İNTİHAR
Bu gece ölmeliydim diye düşünüyordum. Bankın üstüne oturmuş
ne hissettiğimi anlamaya çalışıyordum. Ben neydim, ne yapıyordum? Hayatım eninde
sonunda bitecekti. kimseye bunları yaşatmamam gerekiyordu.
Beni seven eşim, son zamanlarda çatışmalarımızın
sınırsızlığını oluşturan bir ergenus ve bana ihtiyacı olan bir çekirdeğim
vardı. Onların hayatlarını da mutsuzluğa sürüklemememin bir anlamı yoktu!
Bu hayatın bir anlamı yoktu!
Kendimi bu hale getiren bendim. İşe yaramaz bir halde
olduğumu düşünüyordum. Ben neydim? varlığımın bir anlamı yoktu. Var olmam
gereklilikti. Bu dünyadan kopmuştum.
Berbat bir evlattım, eştim, anneydim ve bunun düzelmesinin
mümkün olmayacağını düşünüyordum. ilaçları çıkardım, güçsüzdüm, eğer güçlü
olsaydım bunları kullanmak zorunda kalmazdım. İçimdeki mükemmeliyetçi hiç
susmuyordu.
Bu bankta her şey yeni bir sonla başlayacaktı. Gözlerimden yaşlar
damlıyordu. gecenin ayazı yüzüme vuruyordu. bu gece bu işkence bitecekti. Yeni başlangıç
olacaktı. kahretsin yanıma su almamıştım. Bunu bile beceremiyordum. Bu halime
de ağlamaya başladım. Eve döndüm.
Kapıyı açan çocuklarım nerede olduğumu sorguluyor ve boynuma
sarılıyorlardı. Cemo; yürümek isteyip istemediğimi sordu. Beni rahat
bırakmalarını söyledim ve yatağa attım kendimi. bu gece bu işi tamamlayacaktım.

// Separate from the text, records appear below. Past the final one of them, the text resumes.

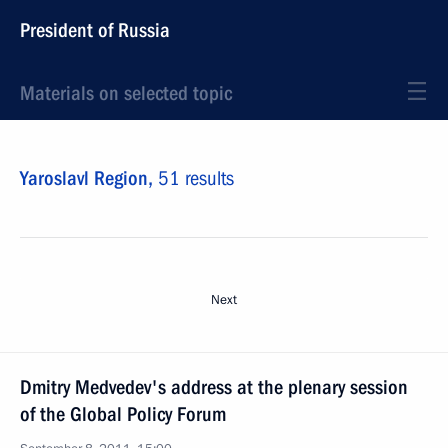
President of Russia
Materials on selected topic
Yaroslavl Region,
51 results
Next
Dmitry Medvedev's address at the plenary session
of the Global Policy Forum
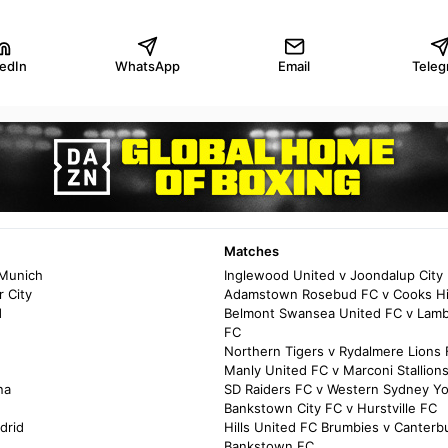
kedIn
WhatsApp
Email
Teleg
Matches
 Munich
Inglewood United v Joondalup City
 City
Adamstown Rosebud FC v Cooks Hil
d
Belmont Swansea United FC v Lamb
FC
Northern Tigers v Rydalmere Lions
Manly United FC v Marconi Stallion
na
SD Raiders FC v Western Sydney Y
Bankstown City FC v Hurstville FC
drid
Hills United FC Brumbies v Canterb
Bankstown FC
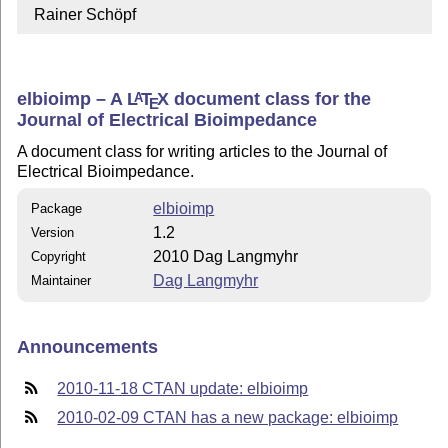
  Rainer Schöpf
elbioimp – A
L
T
X
document class for the
A
E
Journal of Electrical Bioimpedance
A document class for writing articles to the Journal of
Electrical Bioimpedance.
elbioimp
Package
1.2
Version
2010 Dag Langmyhr
Copyright
Dag Langmyhr
Maintainer
Announcements
2010-11-18 CTAN update: elbioimp
2010-02-09 CTAN has a new package: elbioimp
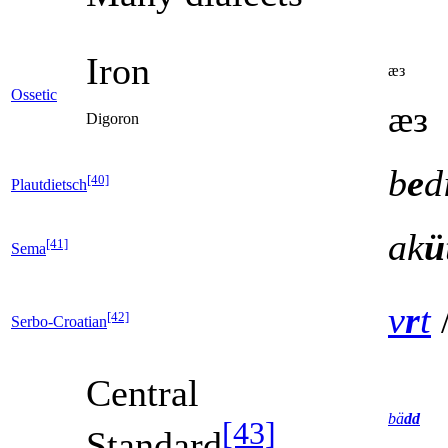
Iron
ӕз
Ossetic
ӕз
Digoron
b
e
d
[40]
Plautdietsch
ak
ü
[41]
Sema
v
r
t
[42]
Serbo-Croatian
Central
bä
dd
[43]
Standard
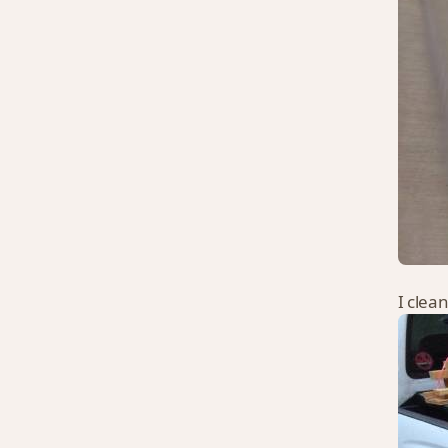
I clea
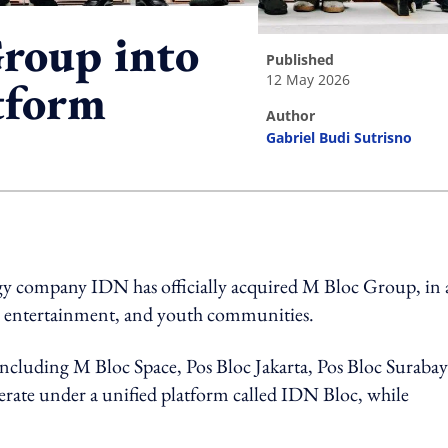
roup into
published
12 May 2026
tform
author
Gabriel Budi Sutrisno
ing option
y company IDN has officially acquired M Bloc Group, in 
e, entertainment, and youth communities.
ncluding M Bloc Space, Pos Bloc Jakarta, Pos Bloc Surabay
rate under a unified platform called IDN Bloc, while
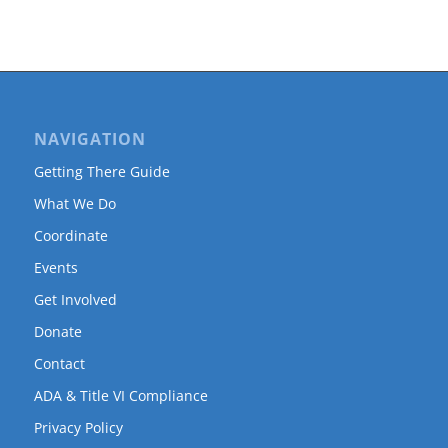
NAVIGATION
Getting There Guide
What We Do
Coordinate
Events
Get Involved
Donate
Contact
ADA & Title VI Compliance
Privacy Policy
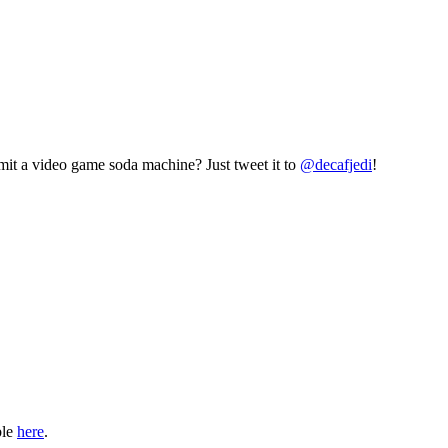
mit a video game soda machine? Just tweet it to
@decafjedi
!
ble
here
.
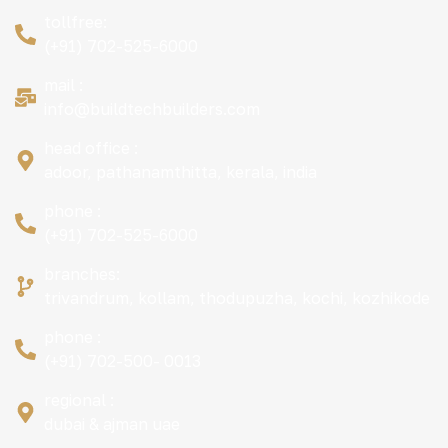
tollfree:
(+91) 702-525-6000
mail :
info@buildtechbuilders.com
head office :
adoor, pathanamthitta, kerala, india
phone :
(+91) 702-525-6000
branches:
trivandrum, kollam, thodupuzha, kochi, kozhikode
phone :
(+91) 702-500- 0013
regional :
dubai & ajman uae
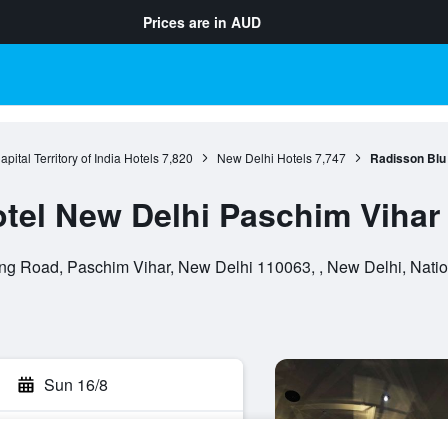
Prices are in
AUD
pital Territory of India Hotels
7,820
New Delhi Hotels
7,747
Radisson Blu
tel New Delhi Paschim Vihar
ing Road, Paschim Vihar, New Delhi 110063, , New Delhi, National
Sun 16/8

Kapıyı kilitledim önce uyumaya çalıştım. Uyuyamadım. Cemo durmadan
kapımı çalıyor nasıl olduğumu merak ediyordu. gitmesini söyledim. çocuklar
uyumuştu. Cemo sessizdi. Yataktan çıktım duş aldım. bu günü onlar iyi hatırlasınlar
diye küçük notlar yazdım.
Cemo uyandı nasıl olduğumu merak ediyordu. Sustum, mutsuzum dedim.
Nasıl istersen öyle olsun diyordu. Kafamdan geçenleri bir bir sıraladım. sadece
bu zamana kadar çok zorlandığımızı ve yolumuza devam etmemiz gerektiğini
söyledi. Uyuması gerekiyordu işe gidecekti. Bir anda onu da üzdüğümü ve daha
iyisini hak ettiğini düşündüm.
Bu gece bu iş bitmeliydi…
Hepsinin hayatında daha iyi biri olabilirdi. ilaçları ve
suyu aldım. Yatağımı düzelttim güzel ölmeliydim. Uyuduğumu düşünmeliydiler…
İlaç paketini açtım. İçinde oğlumun yara bandı vardı. Hepsini
birer birer öptüm. Kızımın yanakları ne kadar güzel kokuyordu. Oğlum en derin
uyku haline geçmişti. ahh o elleri yumuşacıktı. Yıllarca hayatını değiştirmek
yönünde mahvettiğim kocam gecenin yorgunluğuna kendini bırakmıştı.
Gözlerimi kapadım en güzel en mutlu günlerimizi düşünmeye
çalıştım. Olmadı. Çaresizliğim aklıma geldikçe ağlıyordum. ilacı göğsüme
koydum. Oğlumun yara bandını göğsümün üstüne yapıştırdım. Beni yıkamasınlar
onunla çürümek istedim.
Köyüme götürsünler istedim her şeyi düşünüyordum. Annemi, babamı,
kardeşlerimi, çocuklarımı benden sonraki hayatlarını, her şeyi düşünüyordum.
Vazgeçmemeliydim. Bir yandan da ne kadar içersem ölürüm diye
düşünüyordum. Başka yöntemler de aklımdan geçiyordu.